Kismet: A Robot for Social Interactions with Humans

An Exploration into Altricial Robotics

Kismet is an autonomous robot designed for social interactions with humans and is part of the larger Cog Project. In general, social robotics has concentrated on groups of robots performing behaviors such as flocking, foraging or dispersion, or on paired robot-robot interactions such as imitation. This project focuses not on robot-robot interactions, but rather on the construction of robots that engage in meaningful social exchanges with humans. By doing so, it is possible to have a socially sophisticated human assist the robot in acquiring more sophisticated communication skills and helping it learn the meaning these acts have for others.

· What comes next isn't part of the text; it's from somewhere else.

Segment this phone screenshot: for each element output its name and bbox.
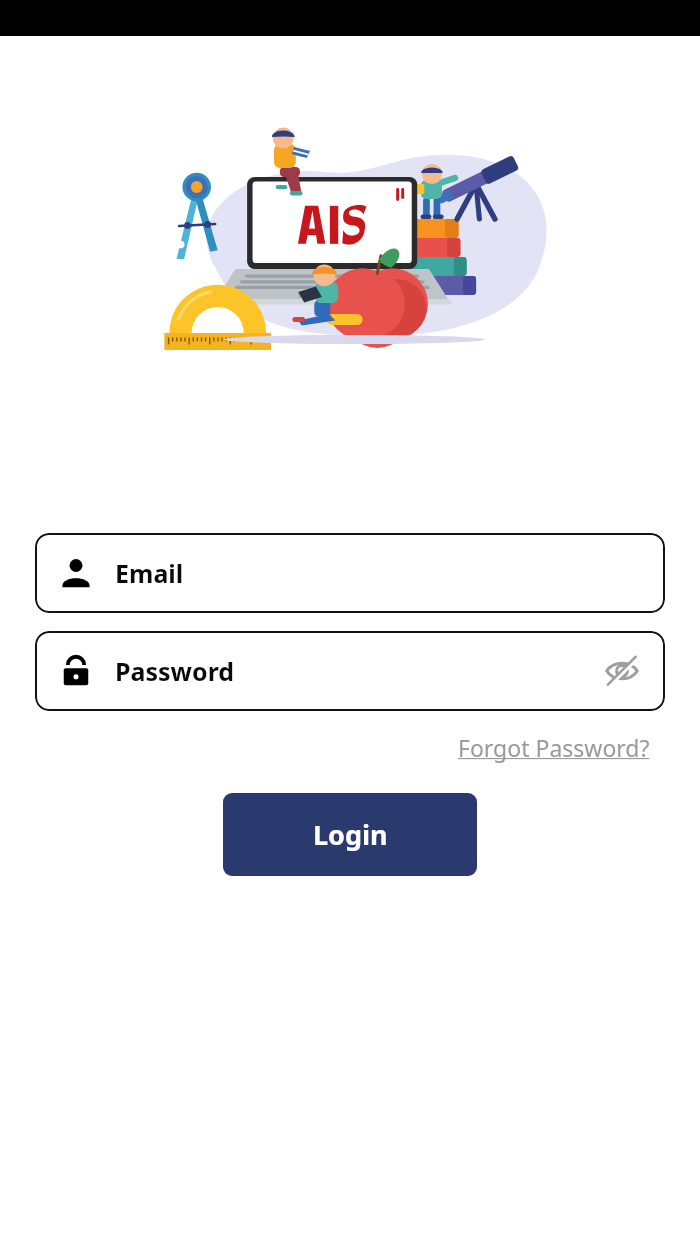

Our approach is inspired by the way infants learn to communicate with adults. Specifically, the mode of social interaction is that of a caretaker-infant dyad where a human acts as the caretaker for the robot.

An infant's emotions and drives play an important role in generating meaningful interactions with the caretaker. These interactions constitute learning episodes for new communication behaviors. In particular, the infant is strongly biased to learn communication skills that result in having the caretaker satisfy the infant's drives. The infant's emotional responses provide important cues which the caretaker uses to assess how to satiate the infant's drives, and how to carefully regulate the complexity of the interaction. The former is critical for the infant to learn how its actions influence the caretaker, and the later is critical for establishing and maintaining a suitable learning environment for the infant.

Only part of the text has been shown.